• _Records provided_
Segment Open
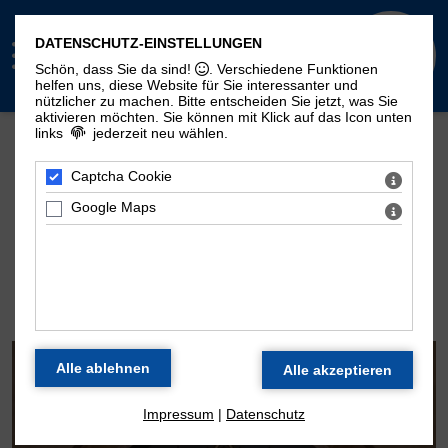
DATENSCHUTZ-EINSTELLUNGEN
Schön, dass Sie da sind!
. Verschiedene Funktionen
helfen uns, diese Website für Sie interessanter und
nützlicher zu machen.
Bitte entscheiden Sie jetzt, was Sie
aktivieren möchten. Sie können mit Klick auf das Icon unten
links
jederzeit neu wählen.
Mehr Seiten zum Thema "Moritzorgel":
Geschichte
100. Geburtstag
Zeitstrahl
Captcha Cookie
Disposition
Konzertarchiv
Kontakt
Google Maps
DIE ORGEL DER
MORITZKIRCHE
Impressum
|
Datenschutz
Segment Closed
• _Work task_
Drop every picture, then write out the remaining entries above exactly as they appear.

• _Answer space_
DATENSCHUTZ-EINSTELLUNGEN
Schön, dass Sie da sind!
. Verschiedene Funktionen
helfen uns, diese Website für Sie interessanter und
nützlicher zu machen.
Bitte entscheiden Sie jetzt, was Sie
aktivieren möchten. Sie können mit Klick auf das Icon unten
links
jederzeit neu wählen.
Mehr Seiten zum Thema "Moritzorgel":
Geschichte
100. Geburtstag
Zeitstrahl
Captcha Cookie
Disposition
Konzertarchiv
Kontakt
Google Maps
DIE ORGEL DER
MORITZKIRCHE
Impressum
|
Datenschutz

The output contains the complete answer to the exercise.